_What you need to do_
Could you find every line in the entries below that holds the word "financial" and copy it?

Stored records:
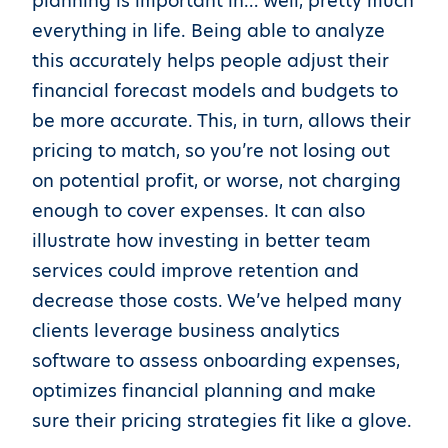
planning is important in… well, pretty much
everything in life. Being able to analyze
this accurately helps people adjust their
financial forecast models and budgets to
be more accurate. This, in turn, allows their
pricing to match, so you’re not losing out
on potential profit, or worse, not charging
enough to cover expenses. It can also
illustrate how investing in better team
services could improve retention and
decrease those costs. We’ve helped many
clients leverage business analytics
software to assess onboarding expenses,
optimizes financial planning and make
sure their pricing strategies fit like a glove.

_Reply to the exercise_
financial forecast models and budgets to
optimizes financial planning and make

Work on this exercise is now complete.